Exercise description
For the records below, give the number of lines that include the string "Livraison". Nothing else belongs in the answer.

####

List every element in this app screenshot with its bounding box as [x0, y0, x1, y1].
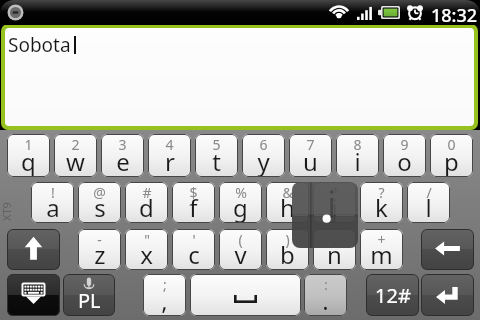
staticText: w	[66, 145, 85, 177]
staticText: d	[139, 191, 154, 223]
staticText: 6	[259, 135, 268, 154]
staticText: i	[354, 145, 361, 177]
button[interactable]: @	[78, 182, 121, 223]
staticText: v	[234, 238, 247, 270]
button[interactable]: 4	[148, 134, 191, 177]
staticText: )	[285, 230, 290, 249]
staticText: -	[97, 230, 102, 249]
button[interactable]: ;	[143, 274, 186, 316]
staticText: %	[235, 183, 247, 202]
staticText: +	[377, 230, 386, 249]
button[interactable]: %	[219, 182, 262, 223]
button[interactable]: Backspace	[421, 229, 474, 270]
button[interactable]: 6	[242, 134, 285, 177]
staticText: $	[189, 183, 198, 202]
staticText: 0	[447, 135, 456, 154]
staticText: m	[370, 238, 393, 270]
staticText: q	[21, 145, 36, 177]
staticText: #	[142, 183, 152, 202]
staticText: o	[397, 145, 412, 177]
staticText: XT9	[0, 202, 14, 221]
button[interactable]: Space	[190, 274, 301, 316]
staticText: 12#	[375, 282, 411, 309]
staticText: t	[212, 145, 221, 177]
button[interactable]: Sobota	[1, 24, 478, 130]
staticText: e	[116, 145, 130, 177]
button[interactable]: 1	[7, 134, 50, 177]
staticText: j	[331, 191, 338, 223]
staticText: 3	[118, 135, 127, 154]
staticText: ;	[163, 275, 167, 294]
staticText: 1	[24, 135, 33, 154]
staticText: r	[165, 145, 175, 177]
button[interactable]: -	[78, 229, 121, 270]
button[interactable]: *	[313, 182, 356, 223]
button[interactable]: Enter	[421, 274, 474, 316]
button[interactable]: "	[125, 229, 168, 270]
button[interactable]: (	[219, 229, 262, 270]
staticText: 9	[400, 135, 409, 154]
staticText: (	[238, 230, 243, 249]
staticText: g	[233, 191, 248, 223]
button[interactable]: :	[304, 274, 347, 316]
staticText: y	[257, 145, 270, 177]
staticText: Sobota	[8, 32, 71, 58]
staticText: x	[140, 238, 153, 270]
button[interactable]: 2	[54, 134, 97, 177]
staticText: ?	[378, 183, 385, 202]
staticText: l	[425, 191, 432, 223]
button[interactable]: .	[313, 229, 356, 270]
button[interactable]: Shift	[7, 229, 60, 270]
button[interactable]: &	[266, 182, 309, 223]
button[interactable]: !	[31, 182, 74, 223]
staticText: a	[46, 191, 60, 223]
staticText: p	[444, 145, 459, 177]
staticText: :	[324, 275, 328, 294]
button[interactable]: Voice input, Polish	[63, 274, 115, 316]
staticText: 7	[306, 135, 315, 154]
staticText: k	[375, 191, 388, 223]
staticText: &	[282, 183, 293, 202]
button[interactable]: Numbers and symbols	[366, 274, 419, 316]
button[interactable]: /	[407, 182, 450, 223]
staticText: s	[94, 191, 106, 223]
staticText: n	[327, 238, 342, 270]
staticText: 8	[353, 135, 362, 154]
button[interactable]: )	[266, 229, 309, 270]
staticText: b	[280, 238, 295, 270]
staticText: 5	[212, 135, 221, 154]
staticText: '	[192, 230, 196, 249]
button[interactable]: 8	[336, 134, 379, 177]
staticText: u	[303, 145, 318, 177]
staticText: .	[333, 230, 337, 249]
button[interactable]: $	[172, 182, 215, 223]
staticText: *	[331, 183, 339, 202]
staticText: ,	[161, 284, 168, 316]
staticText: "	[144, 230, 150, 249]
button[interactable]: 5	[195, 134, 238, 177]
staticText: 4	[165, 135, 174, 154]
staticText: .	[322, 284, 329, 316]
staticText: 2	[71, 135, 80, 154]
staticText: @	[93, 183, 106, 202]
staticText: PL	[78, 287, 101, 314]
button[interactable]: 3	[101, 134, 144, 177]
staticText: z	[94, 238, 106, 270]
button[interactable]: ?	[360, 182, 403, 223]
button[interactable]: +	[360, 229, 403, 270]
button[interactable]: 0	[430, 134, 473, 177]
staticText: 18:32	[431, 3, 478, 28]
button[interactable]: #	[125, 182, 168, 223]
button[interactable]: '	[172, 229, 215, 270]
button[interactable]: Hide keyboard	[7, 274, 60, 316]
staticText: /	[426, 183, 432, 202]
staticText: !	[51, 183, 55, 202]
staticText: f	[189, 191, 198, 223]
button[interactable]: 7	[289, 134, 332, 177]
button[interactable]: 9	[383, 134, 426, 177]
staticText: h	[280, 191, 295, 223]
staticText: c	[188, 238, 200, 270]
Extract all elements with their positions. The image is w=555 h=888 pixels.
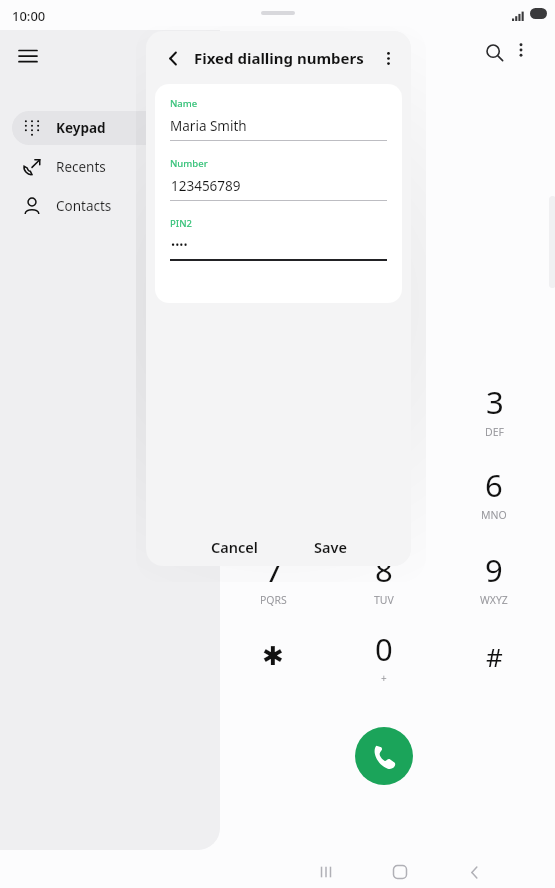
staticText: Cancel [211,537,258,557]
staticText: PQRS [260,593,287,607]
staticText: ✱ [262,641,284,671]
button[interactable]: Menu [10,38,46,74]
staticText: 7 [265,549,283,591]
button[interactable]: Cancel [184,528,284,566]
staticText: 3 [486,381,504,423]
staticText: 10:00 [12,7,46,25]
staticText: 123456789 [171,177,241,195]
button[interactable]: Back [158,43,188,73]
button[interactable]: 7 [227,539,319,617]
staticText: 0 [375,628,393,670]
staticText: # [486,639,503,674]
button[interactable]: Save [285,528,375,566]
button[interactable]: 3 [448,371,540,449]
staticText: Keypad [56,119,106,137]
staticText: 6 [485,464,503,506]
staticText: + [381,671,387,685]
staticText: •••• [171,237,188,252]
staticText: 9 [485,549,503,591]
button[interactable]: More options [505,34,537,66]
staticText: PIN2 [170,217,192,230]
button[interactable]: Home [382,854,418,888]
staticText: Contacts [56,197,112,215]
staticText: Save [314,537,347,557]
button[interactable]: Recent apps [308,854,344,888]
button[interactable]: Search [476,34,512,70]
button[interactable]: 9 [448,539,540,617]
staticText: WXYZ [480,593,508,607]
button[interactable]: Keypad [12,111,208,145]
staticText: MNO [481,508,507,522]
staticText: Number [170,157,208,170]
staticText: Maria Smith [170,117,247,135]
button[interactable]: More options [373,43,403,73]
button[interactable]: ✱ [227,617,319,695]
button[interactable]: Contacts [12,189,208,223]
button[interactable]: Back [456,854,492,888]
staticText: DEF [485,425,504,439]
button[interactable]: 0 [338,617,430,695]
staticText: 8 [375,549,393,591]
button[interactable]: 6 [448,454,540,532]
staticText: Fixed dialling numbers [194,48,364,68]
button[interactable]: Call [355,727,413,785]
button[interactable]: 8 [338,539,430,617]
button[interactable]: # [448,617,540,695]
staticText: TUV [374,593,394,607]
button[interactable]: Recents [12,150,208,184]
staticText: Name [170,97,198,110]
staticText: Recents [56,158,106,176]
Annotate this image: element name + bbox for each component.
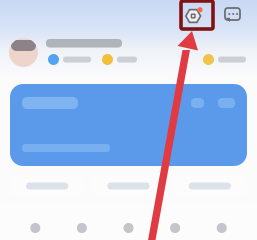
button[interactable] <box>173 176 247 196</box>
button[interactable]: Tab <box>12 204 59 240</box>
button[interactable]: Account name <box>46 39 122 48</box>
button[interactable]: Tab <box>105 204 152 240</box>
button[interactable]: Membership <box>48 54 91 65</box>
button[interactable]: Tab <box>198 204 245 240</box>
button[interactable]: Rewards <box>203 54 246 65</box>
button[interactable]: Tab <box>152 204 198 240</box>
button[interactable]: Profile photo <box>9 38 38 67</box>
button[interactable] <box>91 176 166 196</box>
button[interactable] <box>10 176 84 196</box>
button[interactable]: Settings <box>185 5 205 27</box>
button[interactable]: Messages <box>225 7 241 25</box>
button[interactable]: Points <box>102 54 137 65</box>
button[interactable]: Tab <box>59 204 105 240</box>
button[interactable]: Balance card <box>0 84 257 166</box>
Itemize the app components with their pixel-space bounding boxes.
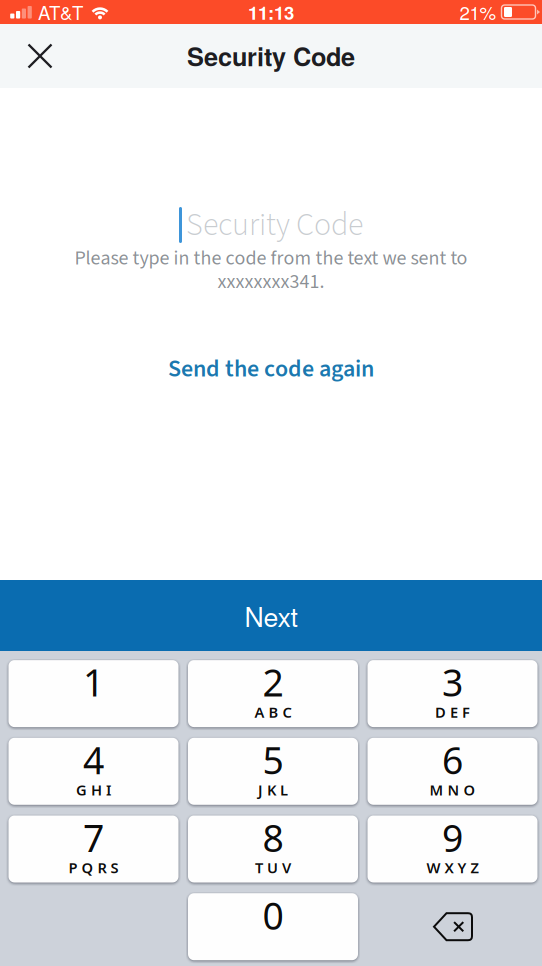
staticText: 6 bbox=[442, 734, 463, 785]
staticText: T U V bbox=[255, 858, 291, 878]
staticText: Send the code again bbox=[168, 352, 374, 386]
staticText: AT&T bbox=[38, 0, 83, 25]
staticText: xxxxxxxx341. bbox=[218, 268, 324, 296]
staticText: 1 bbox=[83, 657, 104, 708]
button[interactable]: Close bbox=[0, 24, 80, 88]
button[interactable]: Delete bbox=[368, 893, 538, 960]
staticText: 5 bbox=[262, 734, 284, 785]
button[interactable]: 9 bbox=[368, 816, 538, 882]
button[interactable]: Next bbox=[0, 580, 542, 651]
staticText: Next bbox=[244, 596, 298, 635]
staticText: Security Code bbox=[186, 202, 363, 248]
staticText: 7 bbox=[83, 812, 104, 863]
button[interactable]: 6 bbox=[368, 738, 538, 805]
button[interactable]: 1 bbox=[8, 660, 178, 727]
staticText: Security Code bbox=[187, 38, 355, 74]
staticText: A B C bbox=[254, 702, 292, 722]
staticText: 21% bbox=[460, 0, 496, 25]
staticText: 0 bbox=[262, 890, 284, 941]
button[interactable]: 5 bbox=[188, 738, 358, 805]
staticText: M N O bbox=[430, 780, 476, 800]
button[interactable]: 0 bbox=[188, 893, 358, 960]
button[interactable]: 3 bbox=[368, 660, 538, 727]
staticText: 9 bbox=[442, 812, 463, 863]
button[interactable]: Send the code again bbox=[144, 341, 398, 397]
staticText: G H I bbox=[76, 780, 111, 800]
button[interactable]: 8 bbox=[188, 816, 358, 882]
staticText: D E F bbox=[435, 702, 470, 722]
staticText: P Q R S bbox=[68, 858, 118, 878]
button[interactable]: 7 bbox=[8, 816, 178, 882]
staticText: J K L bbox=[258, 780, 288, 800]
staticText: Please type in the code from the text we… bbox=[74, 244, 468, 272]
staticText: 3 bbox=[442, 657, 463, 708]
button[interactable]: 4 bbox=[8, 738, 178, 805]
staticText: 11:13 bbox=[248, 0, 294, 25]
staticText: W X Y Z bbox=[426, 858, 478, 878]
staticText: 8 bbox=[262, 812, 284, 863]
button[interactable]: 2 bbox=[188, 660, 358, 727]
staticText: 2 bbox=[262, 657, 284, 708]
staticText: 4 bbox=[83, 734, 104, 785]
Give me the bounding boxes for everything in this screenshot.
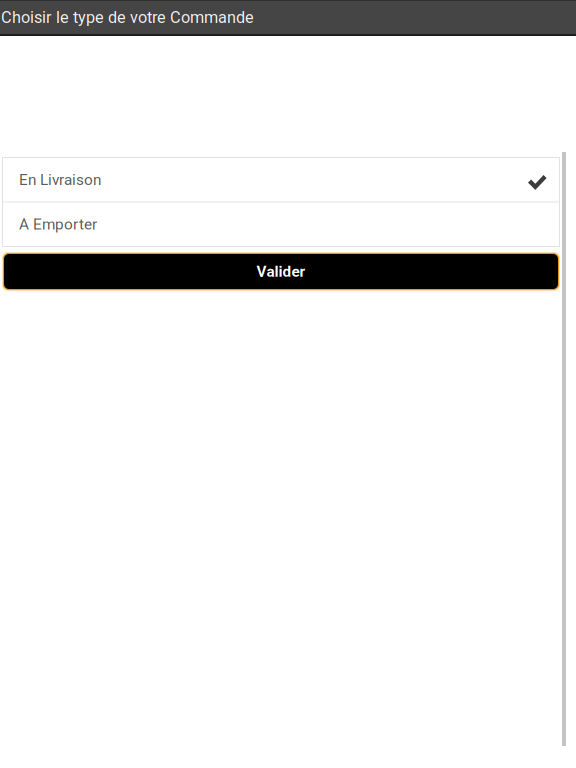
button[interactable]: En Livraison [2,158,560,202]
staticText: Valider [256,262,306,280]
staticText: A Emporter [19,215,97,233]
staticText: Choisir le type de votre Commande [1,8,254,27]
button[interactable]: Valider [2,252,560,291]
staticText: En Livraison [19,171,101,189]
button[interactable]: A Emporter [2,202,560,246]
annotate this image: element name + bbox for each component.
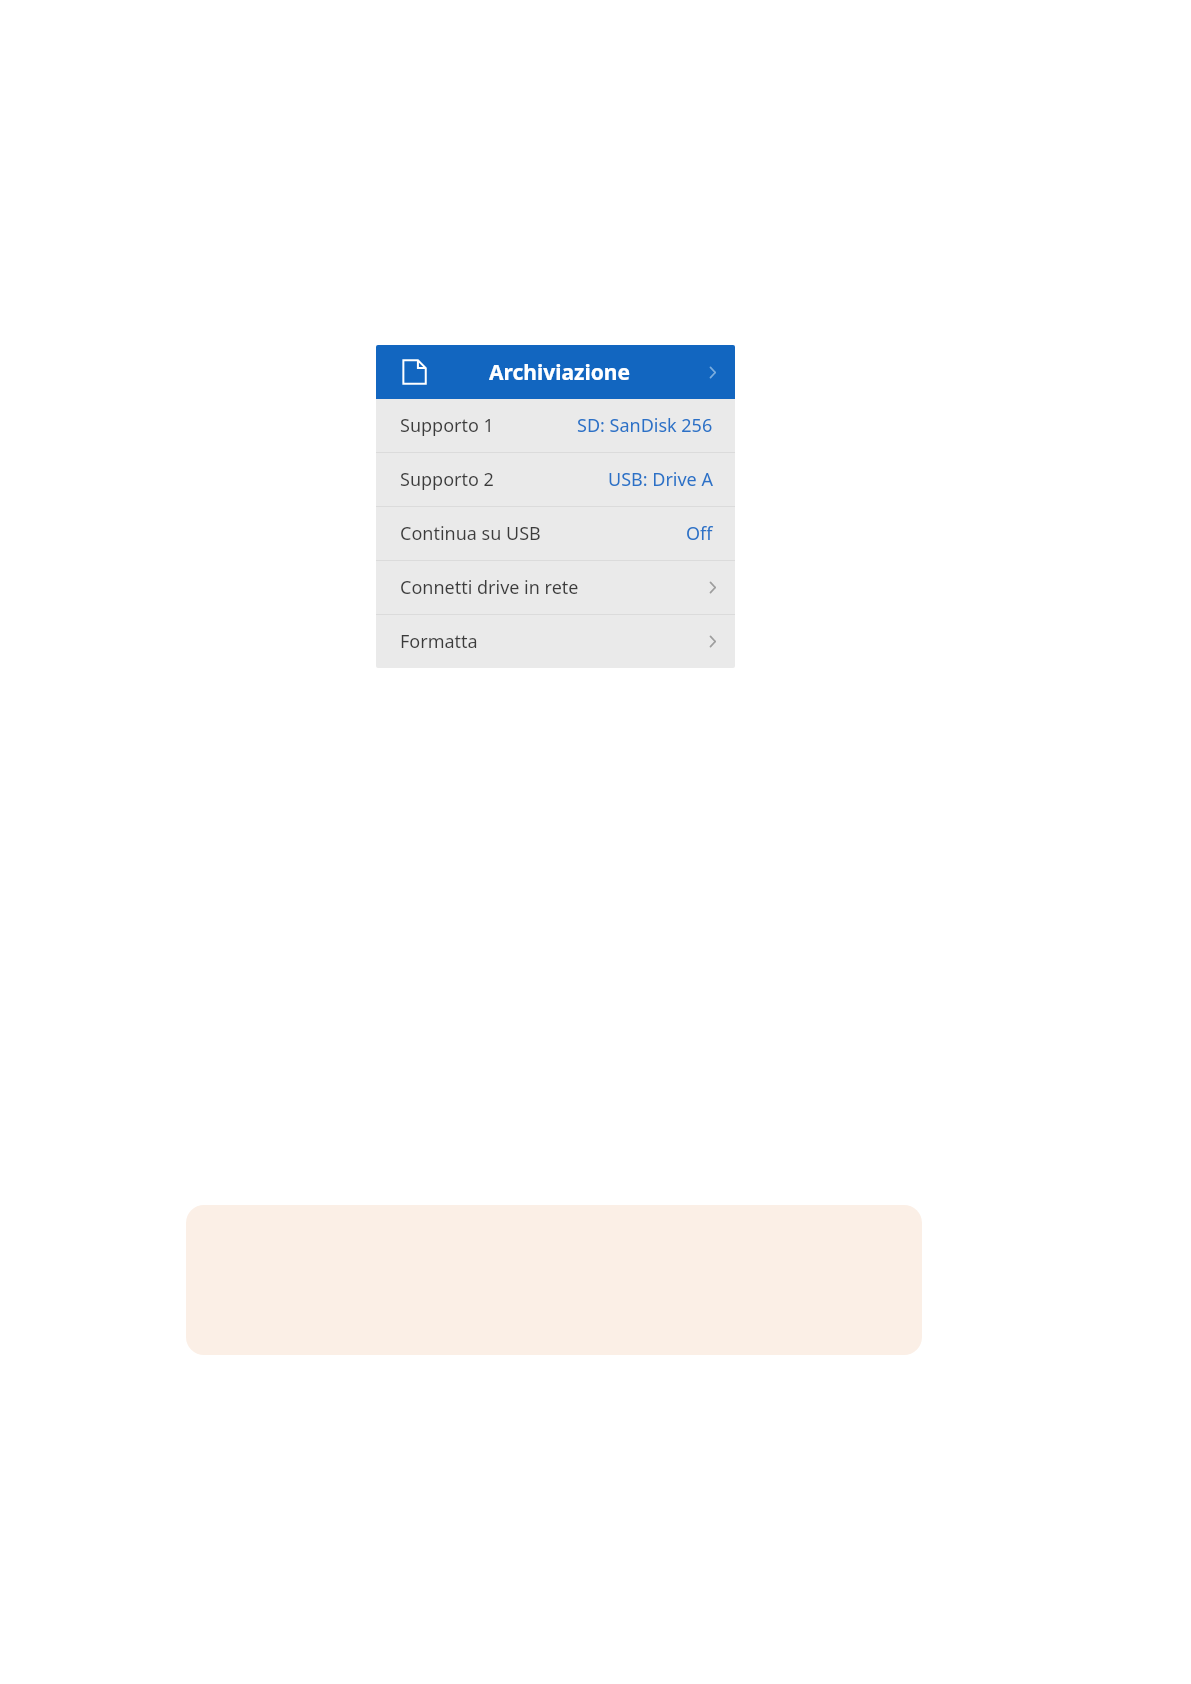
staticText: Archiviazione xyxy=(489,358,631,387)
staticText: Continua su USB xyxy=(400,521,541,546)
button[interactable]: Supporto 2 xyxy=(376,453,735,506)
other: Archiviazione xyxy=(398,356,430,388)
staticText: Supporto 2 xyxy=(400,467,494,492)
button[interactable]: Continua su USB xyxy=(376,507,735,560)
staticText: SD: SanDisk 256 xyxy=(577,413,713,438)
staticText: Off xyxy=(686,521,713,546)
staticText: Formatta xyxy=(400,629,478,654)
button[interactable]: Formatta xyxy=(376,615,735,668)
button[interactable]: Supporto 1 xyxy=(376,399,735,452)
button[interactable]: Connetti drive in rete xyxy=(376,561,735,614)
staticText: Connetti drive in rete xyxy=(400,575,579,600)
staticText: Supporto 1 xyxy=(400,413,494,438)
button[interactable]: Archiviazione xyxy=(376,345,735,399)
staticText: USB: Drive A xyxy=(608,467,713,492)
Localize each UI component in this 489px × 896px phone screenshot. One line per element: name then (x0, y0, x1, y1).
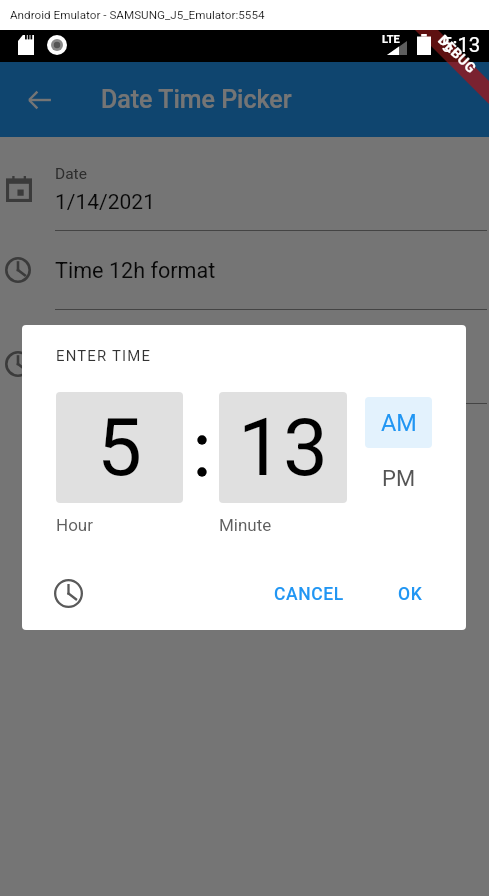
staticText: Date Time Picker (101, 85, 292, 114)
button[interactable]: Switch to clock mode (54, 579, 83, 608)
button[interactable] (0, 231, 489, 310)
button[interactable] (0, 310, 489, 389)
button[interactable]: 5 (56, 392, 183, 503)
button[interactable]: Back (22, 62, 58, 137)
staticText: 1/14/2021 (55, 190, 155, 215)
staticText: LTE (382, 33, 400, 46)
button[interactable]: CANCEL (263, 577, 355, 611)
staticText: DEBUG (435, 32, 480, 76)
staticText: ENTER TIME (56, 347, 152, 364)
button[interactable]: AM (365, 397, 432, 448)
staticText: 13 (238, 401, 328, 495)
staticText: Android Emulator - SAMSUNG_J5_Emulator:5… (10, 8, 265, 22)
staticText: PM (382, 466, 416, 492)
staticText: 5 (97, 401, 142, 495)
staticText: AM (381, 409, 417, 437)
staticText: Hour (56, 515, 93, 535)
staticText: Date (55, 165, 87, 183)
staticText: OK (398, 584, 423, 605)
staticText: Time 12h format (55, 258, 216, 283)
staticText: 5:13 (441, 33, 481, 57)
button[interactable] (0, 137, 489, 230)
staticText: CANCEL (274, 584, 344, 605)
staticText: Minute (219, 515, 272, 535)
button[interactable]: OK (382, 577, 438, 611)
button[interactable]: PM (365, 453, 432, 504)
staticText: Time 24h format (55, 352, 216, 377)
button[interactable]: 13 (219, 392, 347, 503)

####

Worked solution
2